Внизу шумели морские волны, убаюкивая мысли...
Осман-паша был доволен своей судьбой: он, первый везир Османской
империи, пользуется доверием султана, и в приемной - "раз одасы!", обитой
атласом и украшенной жемчугом, его встречают завистливые глаза и льстивые
речи.
Он надменно погладил желтые усы и поднес к острому носу четки,
сохраняющие нежный запах роз.
Султан Мехмед ввел моду на розовые четки. Для него толкли розы в
золотой ступке, для его гарема ткали особые ковры, для его тщеславия
возводили красивые мечети, но лучше бы султан умел владеть саблей
полководца. При этом затуманился полумесяц. И теперь Осман-паше приходится
развязывать сложные узлы. Впрочем, и султан Ахмед тоже ослеплен собственной
гордостью. Он вообразил себя полководцем, отстранил от войск боевых пашей,
пошел против Ирана и отдал собаке - шаху Аббасу - Тебриз, Ереван и Багдад.

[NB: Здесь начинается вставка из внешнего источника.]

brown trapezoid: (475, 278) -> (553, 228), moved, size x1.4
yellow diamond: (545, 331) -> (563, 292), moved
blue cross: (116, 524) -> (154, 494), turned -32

Кого может удивить расточительность "большого сераля", поглощающего
море золота? Но султан Ахмед постарался удивить вселенную. О аллах, на что
ему столько жен, если он с трудом с тремя справляется!
И Осман-паша рванул крупную четку.
Полюбовавшись фрегатом, легко разрезающим голубые волны и повернувшим в
Золотой Рог, Осман-паша снова развернул послание Шадимана, переданное ему
сегодня в диван-зале послами Картли, князьями Джавахишвили и Цицишвили.
"Высокий везир, удостоенный доверия хранителя сабли Османа, властителя
турок, блистательного султана Ахмеда!
На свете четыре дороги, все они ведут в Стамбул - средоточие счастья.